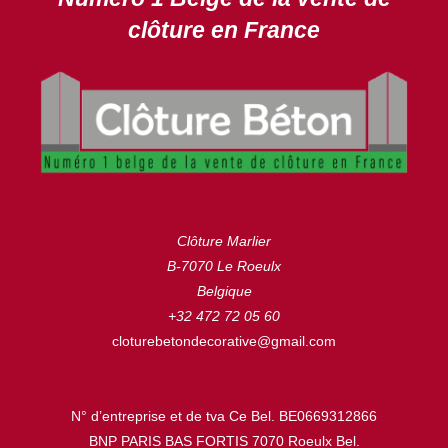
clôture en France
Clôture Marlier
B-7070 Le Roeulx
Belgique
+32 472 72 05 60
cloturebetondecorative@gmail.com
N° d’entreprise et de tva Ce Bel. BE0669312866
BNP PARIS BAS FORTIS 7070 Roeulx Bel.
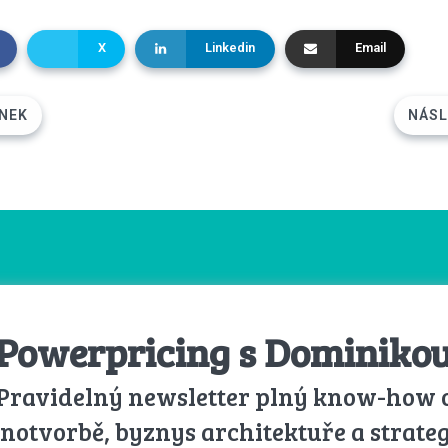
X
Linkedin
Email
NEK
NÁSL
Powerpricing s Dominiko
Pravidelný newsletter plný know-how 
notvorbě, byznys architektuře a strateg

* * *

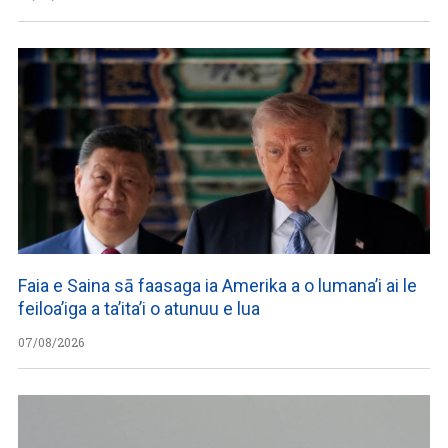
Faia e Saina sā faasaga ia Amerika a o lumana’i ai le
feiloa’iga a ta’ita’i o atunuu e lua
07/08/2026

---

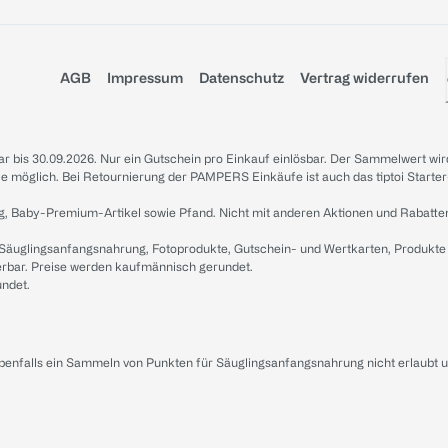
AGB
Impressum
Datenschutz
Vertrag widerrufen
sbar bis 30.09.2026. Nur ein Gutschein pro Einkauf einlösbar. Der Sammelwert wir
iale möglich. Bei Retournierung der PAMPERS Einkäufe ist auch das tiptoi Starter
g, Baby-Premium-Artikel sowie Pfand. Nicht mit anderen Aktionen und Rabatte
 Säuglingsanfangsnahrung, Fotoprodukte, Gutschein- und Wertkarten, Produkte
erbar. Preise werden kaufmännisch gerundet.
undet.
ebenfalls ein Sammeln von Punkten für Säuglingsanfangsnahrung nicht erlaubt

### [What the exercise asks]
Reproduce exactly the lines of the data above that run from the line with "clôture en France" down to the line with "notvorbě, byznys architektuře a strateg", both ends included. Pictures do not belong in the copy.

### [Exercise response]
clôture en France
Clôture Marlier
B-7070 Le Roeulx
Belgique
+32 472 72 05 60
cloturebetondecorative@gmail.com
N° d’entreprise et de tva Ce Bel. BE0669312866
BNP PARIS BAS FORTIS 7070 Roeulx Bel.
X
Linkedin
Email
NEK
NÁSL
Powerpricing s Dominiko
Pravidelný newsletter plný know-how 
notvorbě, byznys architektuře a strateg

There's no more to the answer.